How do you solve $10{x^2} - 11x - 6 = 0$?

Answer 1

Hint: The above problem is based on the factorization of quadratic equations.
Quadratic equation is the one which has the degree of a variable as 2.
Quadratic equations will be factorized into factors by using the splitting the middle term method. As factorization is the method of breaking the term into its multiples or factors.

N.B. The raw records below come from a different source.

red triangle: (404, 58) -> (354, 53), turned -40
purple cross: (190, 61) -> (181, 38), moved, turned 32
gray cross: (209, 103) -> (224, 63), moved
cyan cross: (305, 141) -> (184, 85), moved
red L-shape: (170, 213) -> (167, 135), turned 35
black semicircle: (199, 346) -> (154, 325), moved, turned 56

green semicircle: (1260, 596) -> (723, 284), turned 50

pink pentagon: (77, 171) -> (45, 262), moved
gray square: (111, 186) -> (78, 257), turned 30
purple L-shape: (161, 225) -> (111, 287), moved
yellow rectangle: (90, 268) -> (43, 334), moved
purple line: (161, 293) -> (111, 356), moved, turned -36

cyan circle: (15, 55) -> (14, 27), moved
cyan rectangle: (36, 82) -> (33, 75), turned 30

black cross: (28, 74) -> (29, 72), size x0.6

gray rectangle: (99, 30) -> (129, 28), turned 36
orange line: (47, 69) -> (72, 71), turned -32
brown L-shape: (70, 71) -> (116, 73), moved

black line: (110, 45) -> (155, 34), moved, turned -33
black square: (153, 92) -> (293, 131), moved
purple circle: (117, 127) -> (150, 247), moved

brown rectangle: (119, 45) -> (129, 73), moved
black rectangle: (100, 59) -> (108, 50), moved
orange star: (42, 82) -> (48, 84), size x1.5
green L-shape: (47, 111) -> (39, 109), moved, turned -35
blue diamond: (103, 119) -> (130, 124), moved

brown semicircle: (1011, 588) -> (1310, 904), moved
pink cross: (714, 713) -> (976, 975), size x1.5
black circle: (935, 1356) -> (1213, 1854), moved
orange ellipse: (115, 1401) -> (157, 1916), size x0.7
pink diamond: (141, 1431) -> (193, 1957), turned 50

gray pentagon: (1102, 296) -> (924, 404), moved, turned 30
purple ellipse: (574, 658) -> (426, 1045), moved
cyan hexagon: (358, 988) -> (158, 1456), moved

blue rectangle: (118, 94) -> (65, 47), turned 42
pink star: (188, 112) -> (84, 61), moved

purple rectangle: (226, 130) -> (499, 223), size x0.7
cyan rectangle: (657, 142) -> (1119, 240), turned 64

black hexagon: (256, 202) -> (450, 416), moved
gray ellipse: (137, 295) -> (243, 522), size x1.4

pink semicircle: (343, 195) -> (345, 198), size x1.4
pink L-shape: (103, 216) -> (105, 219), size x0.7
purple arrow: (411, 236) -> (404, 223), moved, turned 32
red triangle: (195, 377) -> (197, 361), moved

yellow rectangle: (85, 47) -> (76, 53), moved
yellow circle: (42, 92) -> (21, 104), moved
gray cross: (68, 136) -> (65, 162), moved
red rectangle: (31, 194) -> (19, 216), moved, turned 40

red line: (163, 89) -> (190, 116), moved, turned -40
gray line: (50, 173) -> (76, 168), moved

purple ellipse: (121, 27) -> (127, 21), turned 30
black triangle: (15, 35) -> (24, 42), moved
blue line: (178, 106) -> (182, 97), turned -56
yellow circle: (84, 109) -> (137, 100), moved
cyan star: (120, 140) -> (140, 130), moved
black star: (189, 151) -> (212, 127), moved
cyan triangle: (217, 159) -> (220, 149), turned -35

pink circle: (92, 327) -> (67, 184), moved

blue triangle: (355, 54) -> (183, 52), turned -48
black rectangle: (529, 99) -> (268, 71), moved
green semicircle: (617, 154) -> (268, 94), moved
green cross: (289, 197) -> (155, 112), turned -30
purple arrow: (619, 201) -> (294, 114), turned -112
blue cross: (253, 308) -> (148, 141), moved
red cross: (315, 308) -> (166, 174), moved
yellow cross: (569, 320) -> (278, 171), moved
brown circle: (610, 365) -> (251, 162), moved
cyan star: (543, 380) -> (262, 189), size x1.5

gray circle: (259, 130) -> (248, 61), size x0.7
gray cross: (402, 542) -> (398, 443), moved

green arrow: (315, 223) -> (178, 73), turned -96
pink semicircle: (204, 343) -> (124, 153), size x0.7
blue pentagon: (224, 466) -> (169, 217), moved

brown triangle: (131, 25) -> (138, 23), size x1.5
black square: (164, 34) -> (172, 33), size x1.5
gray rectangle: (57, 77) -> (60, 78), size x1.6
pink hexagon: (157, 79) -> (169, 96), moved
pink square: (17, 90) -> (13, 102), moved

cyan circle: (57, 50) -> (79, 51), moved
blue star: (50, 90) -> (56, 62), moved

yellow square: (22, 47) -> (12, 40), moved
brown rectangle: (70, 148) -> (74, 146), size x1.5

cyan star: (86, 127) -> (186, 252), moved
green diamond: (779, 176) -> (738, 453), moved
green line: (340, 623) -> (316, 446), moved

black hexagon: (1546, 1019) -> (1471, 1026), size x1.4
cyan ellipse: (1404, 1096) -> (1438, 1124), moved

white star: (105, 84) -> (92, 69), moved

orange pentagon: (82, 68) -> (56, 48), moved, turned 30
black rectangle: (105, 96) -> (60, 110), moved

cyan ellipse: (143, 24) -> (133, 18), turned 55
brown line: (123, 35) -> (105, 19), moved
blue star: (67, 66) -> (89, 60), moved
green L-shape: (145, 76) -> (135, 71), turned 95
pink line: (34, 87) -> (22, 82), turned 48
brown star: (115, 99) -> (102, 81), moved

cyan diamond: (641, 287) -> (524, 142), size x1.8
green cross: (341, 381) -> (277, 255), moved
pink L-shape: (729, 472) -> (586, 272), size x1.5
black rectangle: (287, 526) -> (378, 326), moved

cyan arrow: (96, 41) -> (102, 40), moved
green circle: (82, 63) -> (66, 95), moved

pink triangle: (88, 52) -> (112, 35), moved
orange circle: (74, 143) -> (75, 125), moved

Complete step-by-step answer:
To factorize the above given quadratic equation we have two methods to solve one is the standard formula method and splitting the middle term, in this problem we will apply splitting the middle term method to factorize the quadratic equation.
In this method of factorization we have the equation of the form,
$a{x^2} + bx + c = 0$ , where a is the coefficient of x2, b is the coefficient of x and c is the constant.
Equation given to us;
$ \Rightarrow 10{x^2} - 11x - 6 = 0$
We have to find two numbers which on multiplication gives 60(60 because a and c are multiplied to give 60) and on addition or subtraction it gives 11.
Number of pair which gives the product as 60 are;
12 and 5, 10 and 6, 20 and 3, 30 and 2, 15 and 4.
Only 15 and 4 on subtraction will give 11.
$ \Rightarrow 10{x^2} - 15x + 4x - 6 = 0$(We have break the terms)
$ \Rightarrow 5x(2x - 3) + 2(2x - 3) = 0$ (Took out common from the given terms)
$ \Rightarrow (5x + 2)(2x - 3) = 0$

$ \Rightarrow x = \dfrac{{ - 2}}{5},x = \dfrac{3}{2}$ (Two factors of the equation)

Note:
There is another method of making the factors of quadratic equation which is the standard one;
$\dfrac{{ - b \pm \sqrt {{b^2} - 4ac} }}{{2a}}$, where a is the coefficient of $x_2$, b is the coefficient of x and c is the constant term. The above formula gives the two factors as the formula contains two signs plus and minus.